Christophe avait déjà dans l'idée d'aider
les personnes au travail, il a très vite su qu'il voulait être
consultant et utiliser cette approche coaching car ce qui l'intéressait
dans cette approche, c'est qu'elle n'était pas basé sur du soin,
comme le travail que fait le psychologue, mais sur l'affirmation de soi et la
compétence professionnelle. Il dit qu'il n'a pas suivi de formation car
il s'est servi de sa personnalité, de ses intuitions et parle de son
métier d'ingénieur à ce sujet: « moi c'est plus
mon métier d'ingénieur qui opère, une analyse très
rationnelle des choses, une observation. J'en déduis un certain principe
de comportements, ce que génère l'agressivité, ce que
génère l'écoute, c'est de la sociologie en fait je pense.
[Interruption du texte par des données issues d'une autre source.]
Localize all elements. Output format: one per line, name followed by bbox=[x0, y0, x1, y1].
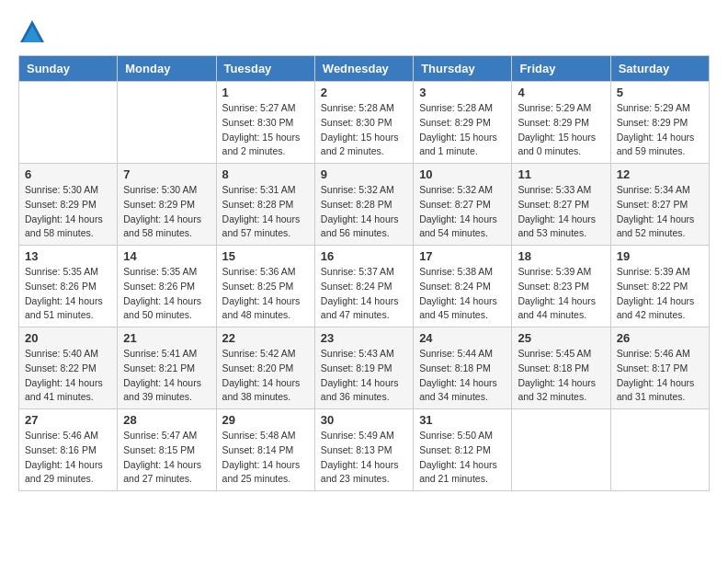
day-number: 14 bbox=[123, 249, 210, 263]
day-info: Sunrise: 5:42 AMSunset: 8:20 PMDaylight:… bbox=[222, 347, 309, 405]
day-info: Sunrise: 5:39 AMSunset: 8:23 PMDaylight:… bbox=[518, 265, 604, 323]
day-info: Sunrise: 5:40 AMSunset: 8:22 PMDaylight:… bbox=[25, 347, 111, 405]
day-info: Sunrise: 5:46 AMSunset: 8:16 PMDaylight:… bbox=[25, 429, 111, 487]
day-info: Sunrise: 5:44 AMSunset: 8:18 PMDaylight:… bbox=[419, 347, 506, 405]
day-number: 6 bbox=[25, 167, 111, 181]
day-info: Sunrise: 5:45 AMSunset: 8:18 PMDaylight:… bbox=[518, 347, 604, 405]
week-row-2: 6Sunrise: 5:30 AMSunset: 8:29 PMDaylight… bbox=[19, 164, 710, 246]
day-info: Sunrise: 5:49 AMSunset: 8:13 PMDaylight:… bbox=[321, 429, 407, 487]
day-cell: 29Sunrise: 5:48 AMSunset: 8:14 PMDayligh… bbox=[216, 409, 314, 491]
day-info: Sunrise: 5:32 AMSunset: 8:28 PMDaylight:… bbox=[321, 183, 407, 241]
day-cell: 6Sunrise: 5:30 AMSunset: 8:29 PMDaylight… bbox=[19, 164, 118, 246]
week-row-5: 27Sunrise: 5:46 AMSunset: 8:16 PMDayligh… bbox=[19, 409, 710, 491]
week-row-3: 13Sunrise: 5:35 AMSunset: 8:26 PMDayligh… bbox=[19, 246, 710, 327]
week-row-4: 20Sunrise: 5:40 AMSunset: 8:22 PMDayligh… bbox=[19, 327, 710, 409]
page-header bbox=[18, 18, 710, 46]
day-cell: 30Sunrise: 5:49 AMSunset: 8:13 PMDayligh… bbox=[314, 409, 413, 491]
day-number: 7 bbox=[123, 167, 210, 181]
day-cell: 22Sunrise: 5:42 AMSunset: 8:20 PMDayligh… bbox=[216, 327, 314, 409]
day-cell: 20Sunrise: 5:40 AMSunset: 8:22 PMDayligh… bbox=[19, 327, 118, 409]
day-number: 8 bbox=[222, 167, 309, 181]
day-info: Sunrise: 5:46 AMSunset: 8:17 PMDaylight:… bbox=[617, 347, 703, 405]
day-number: 28 bbox=[123, 413, 210, 427]
day-number: 10 bbox=[419, 167, 506, 181]
day-info: Sunrise: 5:37 AMSunset: 8:24 PMDaylight:… bbox=[321, 265, 407, 323]
day-info: Sunrise: 5:35 AMSunset: 8:26 PMDaylight:… bbox=[25, 265, 111, 323]
day-number: 15 bbox=[222, 249, 309, 263]
day-number: 17 bbox=[419, 249, 506, 263]
day-number: 21 bbox=[123, 331, 210, 345]
day-info: Sunrise: 5:29 AMSunset: 8:29 PMDaylight:… bbox=[617, 101, 703, 159]
day-number: 20 bbox=[25, 331, 111, 345]
day-cell: 21Sunrise: 5:41 AMSunset: 8:21 PMDayligh… bbox=[118, 327, 216, 409]
day-info: Sunrise: 5:28 AMSunset: 8:29 PMDaylight:… bbox=[419, 101, 506, 159]
day-cell: 9Sunrise: 5:32 AMSunset: 8:28 PMDaylight… bbox=[314, 164, 413, 246]
day-cell: 24Sunrise: 5:44 AMSunset: 8:18 PMDayligh… bbox=[414, 327, 512, 409]
day-number: 26 bbox=[617, 331, 703, 345]
day-info: Sunrise: 5:50 AMSunset: 8:12 PMDaylight:… bbox=[419, 429, 506, 487]
day-info: Sunrise: 5:32 AMSunset: 8:27 PMDaylight:… bbox=[419, 183, 506, 241]
day-cell: 26Sunrise: 5:46 AMSunset: 8:17 PMDayligh… bbox=[610, 327, 709, 409]
weekday-header-sunday: Sunday bbox=[19, 56, 118, 82]
logo-icon bbox=[18, 18, 46, 46]
day-cell: 15Sunrise: 5:36 AMSunset: 8:25 PMDayligh… bbox=[216, 246, 314, 327]
day-cell: 27Sunrise: 5:46 AMSunset: 8:16 PMDayligh… bbox=[19, 409, 118, 491]
day-number: 1 bbox=[222, 86, 309, 99]
weekday-header-row: SundayMondayTuesdayWednesdayThursdayFrid… bbox=[19, 56, 710, 82]
day-cell: 1Sunrise: 5:27 AMSunset: 8:30 PMDaylight… bbox=[216, 82, 314, 164]
day-cell: 16Sunrise: 5:37 AMSunset: 8:24 PMDayligh… bbox=[314, 246, 413, 327]
day-number: 18 bbox=[518, 249, 604, 263]
day-number: 4 bbox=[518, 86, 604, 99]
day-cell: 10Sunrise: 5:32 AMSunset: 8:27 PMDayligh… bbox=[414, 164, 512, 246]
day-info: Sunrise: 5:29 AMSunset: 8:29 PMDaylight:… bbox=[518, 101, 604, 159]
logo bbox=[18, 18, 50, 46]
day-cell bbox=[610, 409, 709, 491]
day-number: 3 bbox=[419, 86, 506, 99]
weekday-header-monday: Monday bbox=[118, 56, 216, 82]
weekday-header-saturday: Saturday bbox=[610, 56, 709, 82]
calendar: SundayMondayTuesdayWednesdayThursdayFrid… bbox=[18, 55, 710, 491]
day-info: Sunrise: 5:36 AMSunset: 8:25 PMDaylight:… bbox=[222, 265, 309, 323]
day-info: Sunrise: 5:38 AMSunset: 8:24 PMDaylight:… bbox=[419, 265, 506, 323]
day-info: Sunrise: 5:48 AMSunset: 8:14 PMDaylight:… bbox=[222, 429, 309, 487]
day-number: 9 bbox=[321, 167, 407, 181]
day-info: Sunrise: 5:31 AMSunset: 8:28 PMDaylight:… bbox=[222, 183, 309, 241]
day-info: Sunrise: 5:43 AMSunset: 8:19 PMDaylight:… bbox=[321, 347, 407, 405]
day-cell bbox=[118, 82, 216, 164]
day-number: 25 bbox=[518, 331, 604, 345]
day-cell: 3Sunrise: 5:28 AMSunset: 8:29 PMDaylight… bbox=[414, 82, 512, 164]
day-number: 13 bbox=[25, 249, 111, 263]
day-number: 11 bbox=[518, 167, 604, 181]
day-cell: 25Sunrise: 5:45 AMSunset: 8:18 PMDayligh… bbox=[512, 327, 610, 409]
day-cell: 31Sunrise: 5:50 AMSunset: 8:12 PMDayligh… bbox=[414, 409, 512, 491]
day-number: 29 bbox=[222, 413, 309, 427]
day-cell: 7Sunrise: 5:30 AMSunset: 8:29 PMDaylight… bbox=[118, 164, 216, 246]
day-cell: 19Sunrise: 5:39 AMSunset: 8:22 PMDayligh… bbox=[610, 246, 709, 327]
day-info: Sunrise: 5:28 AMSunset: 8:30 PMDaylight:… bbox=[321, 101, 407, 159]
day-info: Sunrise: 5:30 AMSunset: 8:29 PMDaylight:… bbox=[123, 183, 210, 241]
weekday-header-wednesday: Wednesday bbox=[314, 56, 413, 82]
day-cell bbox=[19, 82, 118, 164]
week-row-1: 1Sunrise: 5:27 AMSunset: 8:30 PMDaylight… bbox=[19, 82, 710, 164]
day-cell: 8Sunrise: 5:31 AMSunset: 8:28 PMDaylight… bbox=[216, 164, 314, 246]
day-cell: 11Sunrise: 5:33 AMSunset: 8:27 PMDayligh… bbox=[512, 164, 610, 246]
day-number: 24 bbox=[419, 331, 506, 345]
weekday-header-tuesday: Tuesday bbox=[216, 56, 314, 82]
day-number: 31 bbox=[419, 413, 506, 427]
day-info: Sunrise: 5:27 AMSunset: 8:30 PMDaylight:… bbox=[222, 101, 309, 159]
day-number: 12 bbox=[617, 167, 703, 181]
day-info: Sunrise: 5:30 AMSunset: 8:29 PMDaylight:… bbox=[25, 183, 111, 241]
day-number: 22 bbox=[222, 331, 309, 345]
day-info: Sunrise: 5:39 AMSunset: 8:22 PMDaylight:… bbox=[617, 265, 703, 323]
day-info: Sunrise: 5:35 AMSunset: 8:26 PMDaylight:… bbox=[123, 265, 210, 323]
day-cell: 23Sunrise: 5:43 AMSunset: 8:19 PMDayligh… bbox=[314, 327, 413, 409]
day-number: 23 bbox=[321, 331, 407, 345]
day-cell bbox=[512, 409, 610, 491]
day-cell: 4Sunrise: 5:29 AMSunset: 8:29 PMDaylight… bbox=[512, 82, 610, 164]
day-cell: 5Sunrise: 5:29 AMSunset: 8:29 PMDaylight… bbox=[610, 82, 709, 164]
day-info: Sunrise: 5:41 AMSunset: 8:21 PMDaylight:… bbox=[123, 347, 210, 405]
day-number: 5 bbox=[617, 86, 703, 99]
weekday-header-friday: Friday bbox=[512, 56, 610, 82]
day-cell: 28Sunrise: 5:47 AMSunset: 8:15 PMDayligh… bbox=[118, 409, 216, 491]
day-info: Sunrise: 5:47 AMSunset: 8:15 PMDaylight:… bbox=[123, 429, 210, 487]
». Ce qui lui permet alors d'avoir des clés de
compréhension, de comprendre mieux ce qui se passe pour la personne et
de pouvoir donc l'aider à y voir plus clair « à trouver
son chemin » pour reprendre ses mots. Effectivement nous pouvons
remarquer chez Christophe cette capacité d'analyse logique,
méthodique et raisonnable et il l'exprime parfaitement quand il dit que
son travail de coach est très technique et non psychologique: «
en fait je n'interviens qu'à partir du moment où j'ai un objectif
opérationnel clair, d'efficacité collective, d'excellence, de
qualité, de performance ». C'est pour cette raison qu'il
explique ne pas avoir besoin d'être supervisé car il
s'évalue sur le résultat. Il dit « en fait je suis
supervisé par mes clients ». Si la mission est réussie
et que la personne coachée arrive à gérer ce qui
était difficile pour elle, alors c'est qu'il a utilisé les bons
outils sinon il s'adapte aussitôt et utilise de nouveaux outils, de
nouvelles approches. Christophe n'a pas eu de formation spécifique
cependant il dit qu'il a eu des influences, qu'il a pioché des
idées à droite et à gauche, il l'explique ainsi: «
c'est plus ce qu'on m'a dit d'un livre qui m'a intéressé que
de le lire. Parce qu'il ne me semble pas qu'on soit arrivé encore
à une connaissance de l'humanité telle que l'on puisse proposer
un schéma global. Quand je lis un livre je trouve que c'est trop
exclusif ou trop finalisé, trop fermé par rapport à la
vision de la personne qui l'a écrit, j'aime bien que ça reste
ouvert. Trop schématique, trop modélisé, moi j'aime bien
en revanche me dire « tiens cette personne a perçu ça, son
idée est intéressante » Christophe ne se formate pas
sur une idée
70
précise, il écoute toutes les idées, les
analyse avec son esprit logique, les teste sur les clients et voit si cela
fonctionne. On retrouve son côté très rationnel. Il
explique bien que certaines approches peuvent réussir sur un client et
pas sur un autre: « L'humanité est tellement complexe que
finalement il y a des angles d'approches et c'est très
intéressant. Quand on a compris ça, les choses
s'éclairent... pour être plus lucide sur ce qui se passe
». Christophe précise que le coach doit effectivement
être lucide mais que cela ne donne pas forcément de la
pédagogie. Il dit se servir également beaucoup d'outils de
développement personnel comme la PNL et l'analyse transactionnelle, les
utiliser par bribes également et ne les utiliser qu'à partir du
moment où il les a vérifiés. Certaines approches de
développement personnel lui paraissent effectivement très
intéressantes notamment pour maitriser la dimension émotionnelle.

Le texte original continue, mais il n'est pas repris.